SYNJARDY SIDE EFFECTS
- Generic Name: empagliflozin and metformin hydrochloride tablets
- Brand Name: Synjardy
- Drug Class: Antidiabetics, Biguanides, Antidiabetics, SGLT2 Inhibitors
SIDE EFFECTS
The following important adverse reactions are described below and elsewhere in the labeling:
- Lactic Acidosis.
- Ketoacidosis
- Volume Depletion
- Urosepsis and Pyelonephritis
- Hypoglycemia with Concomitant Use with Insulin and Insulin Secretagogues
- Necrotizing Fasciitis of the Perineum (Fournier’s Gangrene)
- Genital Mycotic Infections
- Hypersensitivity Reactions
- Vitamin B12 Deficiency
Clinical Trials Experience
Because clinical trials are conducted under widely varying conditions, adverse reaction rates observed in the clinical trials of a drug cannot be directly compared to rates in the clinical trials of another drug and may not reflect the rates observed in practice.
The safety of concomitantly administered empagliflozin (daily dose 10 mg and 25 mg) and metformin hydrochloride (mean daily dose of approximately 1800 mg) has been evaluated in 3456 patients with type 2 diabetes mellitus treated for 16 to 24 weeks, of which 926 patients received placebo, 1271 patients received a daily dose of empagliflozin 10 mg, and 1259 patients received a daily dose of empagliflozin 25 mg. Discontinuation of therapy due to adverse events across treatment groups was 3.0%, 2.8%, and 2.9% for placebo, empagliflozin 10 mg, and empagliflozin 25 mg, respectively.

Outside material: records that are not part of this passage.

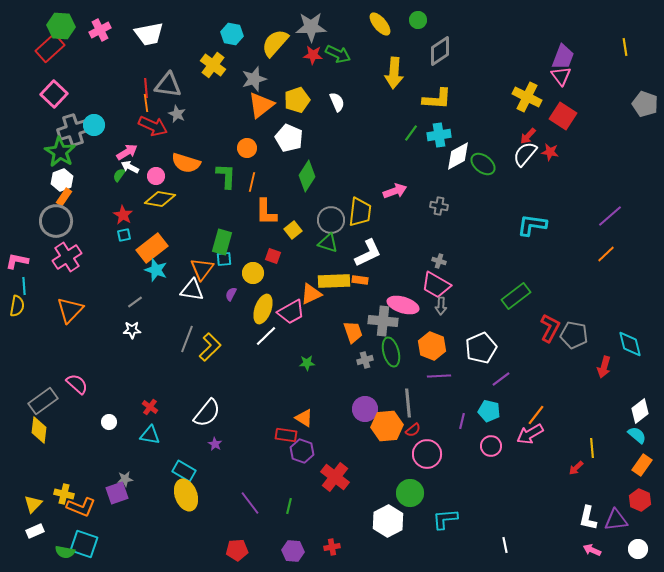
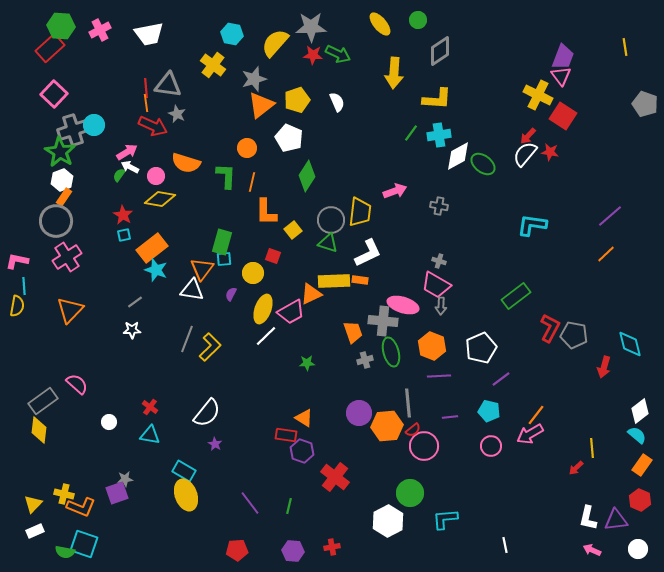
yellow cross at (527, 97): moved 11 px right, 2 px up
purple circle at (365, 409): moved 6 px left, 4 px down
purple line at (462, 421): moved 12 px left, 4 px up; rotated 70 degrees clockwise
pink circle at (427, 454): moved 3 px left, 8 px up
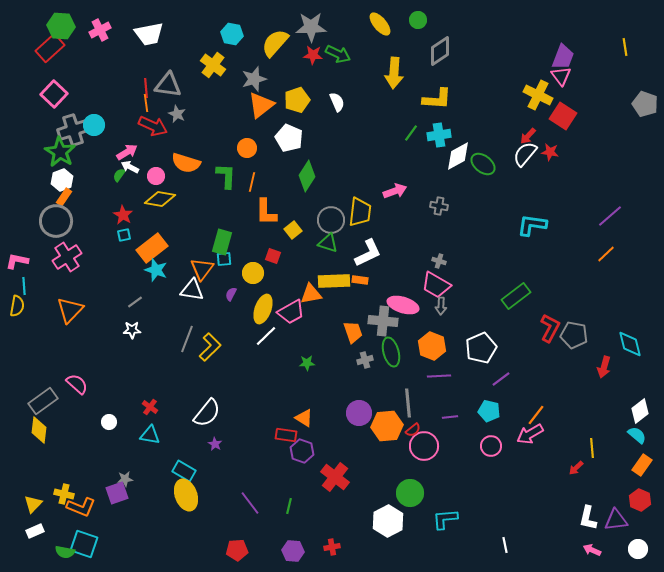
orange triangle at (311, 294): rotated 15 degrees clockwise
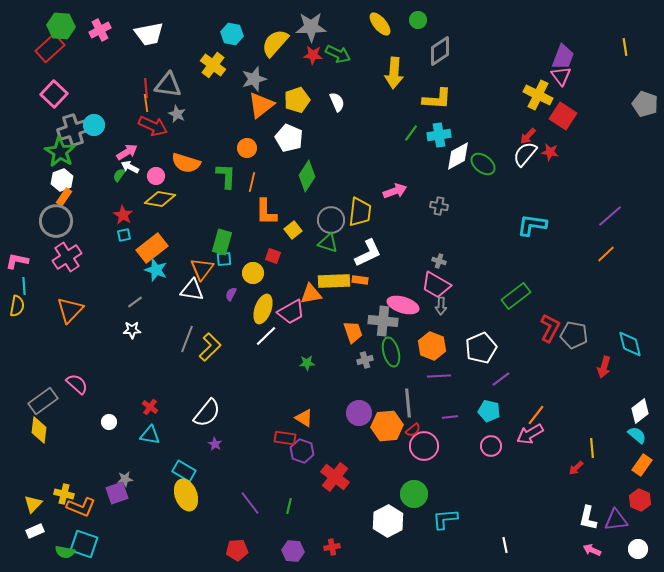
red rectangle at (286, 435): moved 1 px left, 3 px down
green circle at (410, 493): moved 4 px right, 1 px down
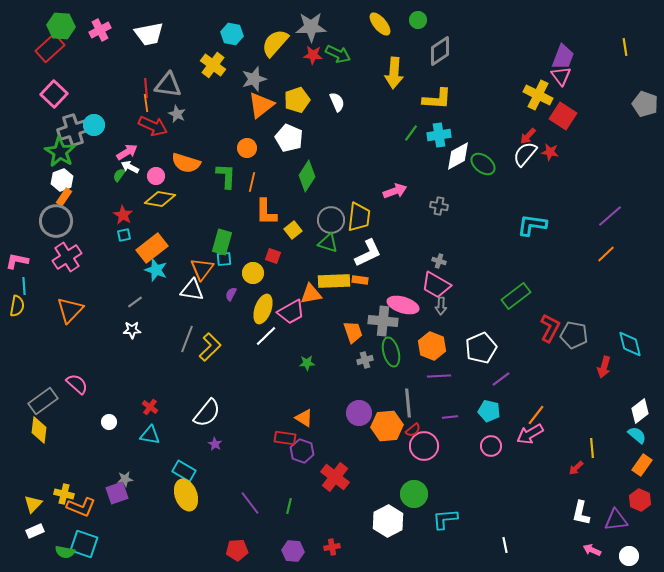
yellow trapezoid at (360, 212): moved 1 px left, 5 px down
white L-shape at (588, 518): moved 7 px left, 5 px up
white circle at (638, 549): moved 9 px left, 7 px down
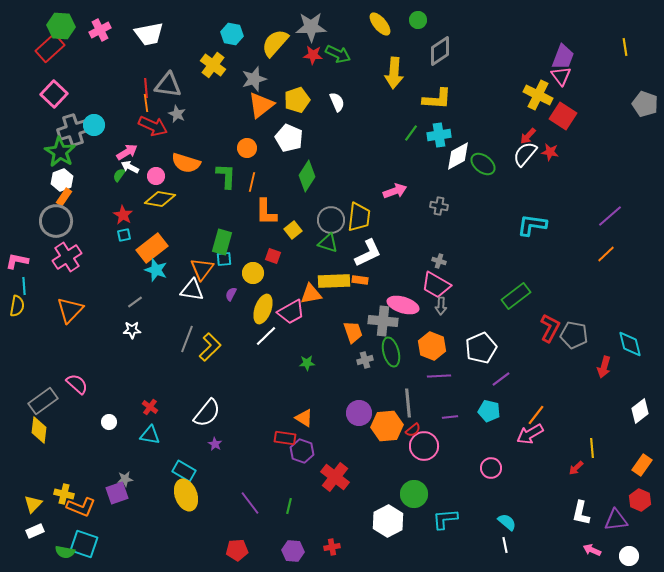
cyan semicircle at (637, 435): moved 130 px left, 87 px down
pink circle at (491, 446): moved 22 px down
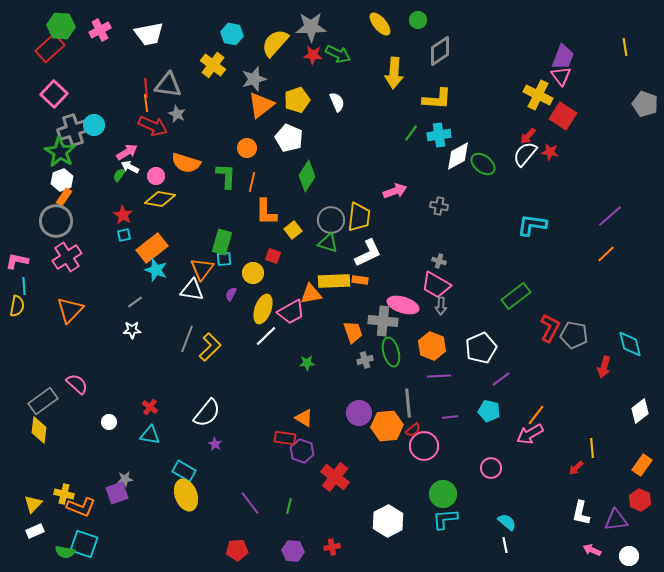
green circle at (414, 494): moved 29 px right
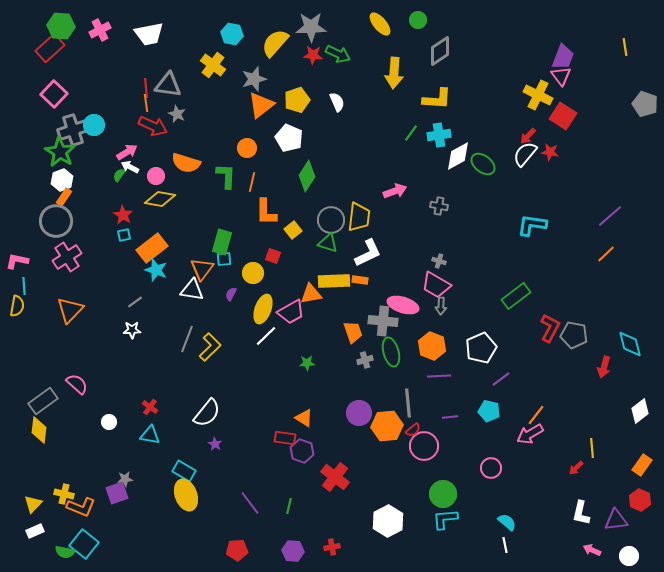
cyan square at (84, 544): rotated 20 degrees clockwise
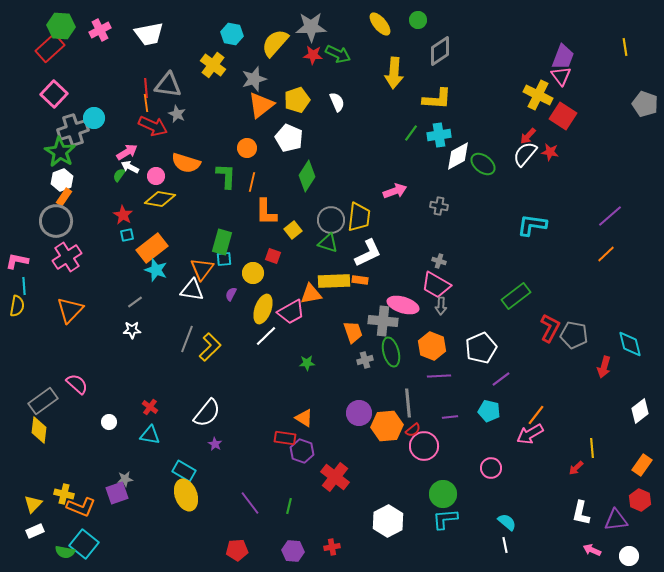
cyan circle at (94, 125): moved 7 px up
cyan square at (124, 235): moved 3 px right
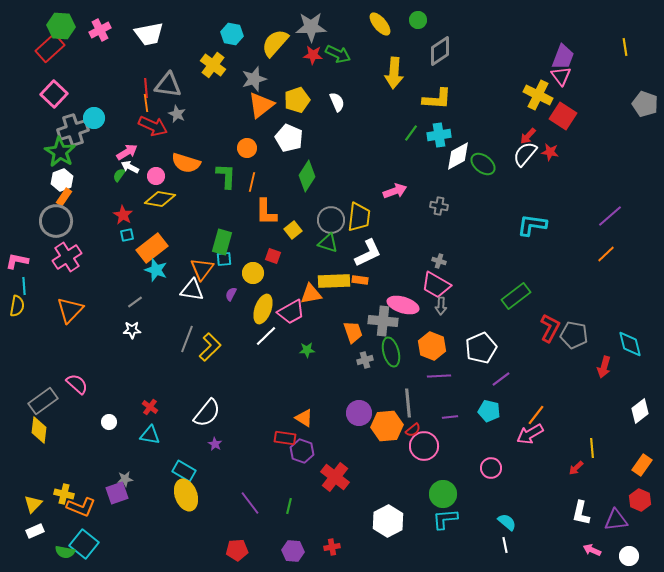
green star at (307, 363): moved 13 px up
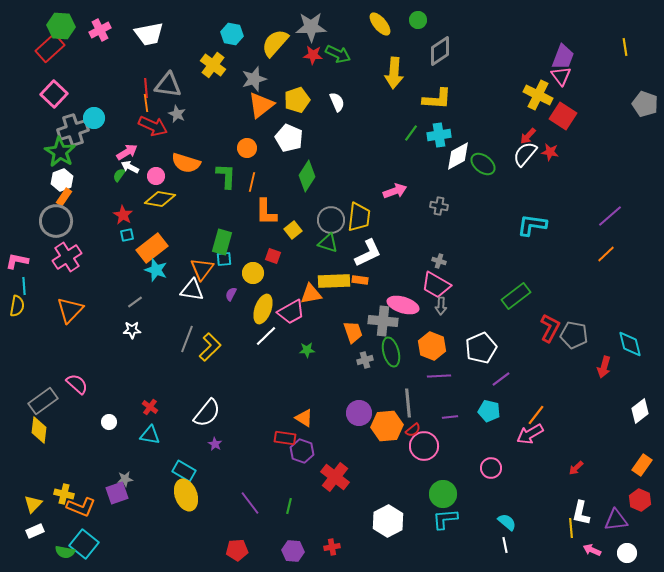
yellow line at (592, 448): moved 21 px left, 80 px down
white circle at (629, 556): moved 2 px left, 3 px up
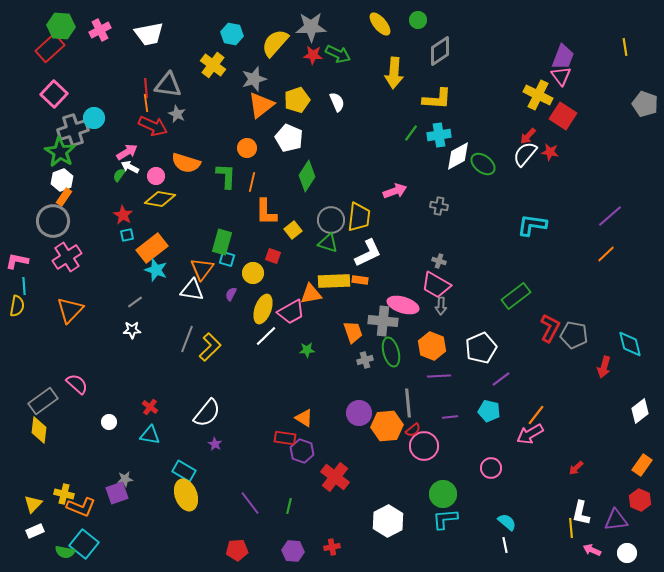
gray circle at (56, 221): moved 3 px left
cyan square at (224, 259): moved 3 px right; rotated 21 degrees clockwise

Empagliflozin Add-On Combination Therapy With Metformin
In a 24-week placebo-controlled trial of empagliflozin 10 mg and 25 mg administered once daily added to metformin, there were no adverse reactions reported regardless of investigator assessment of causality in ≥5% of patients and more commonly than in patients given placebo.
Empagliflozin Add-On Combination Therapy With Metformin And Sulfonylurea
In a 24-week placebo-controlled trial of empagliflozin 10 mg and 25 mg administered once daily added to metformin and sulfonylurea, adverse reactions reported regardless of investigator assessment of causality in ≥5% of patients and more commonly than in patients given placebo are presented in Table 1 (see also Table 4).
Table 1 Adverse Reactions Reported in ≥5% of Patients Treated with Empagliflozin added on to Metformin plus Sulfonylurea and Greater than with Placebo in a 24-week Placebo Controlled Clinical Study
Adverse Reactions | Placebo (%) n=225 |
Empagliflozin 10 mg (%) n=224 |
Empagliflozin 25 mg (%) n=217 |
Hypoglycemia | 9.8 | 15.6 | 12.9 |
Urinary tract infection | 6.7 | 9.4 | 6.9 |
Nasopharyngitis | 4.9 | 8.0 | 6.0 |
Empagliflozin
The data in Table 2 are derived from a pool of four 24-week placebo-controlled trials and 18-week data from a placebo-controlled trial with basal insulin. Empagliflozin was used as monotherapy in one trial and as add-on therapy in four trials.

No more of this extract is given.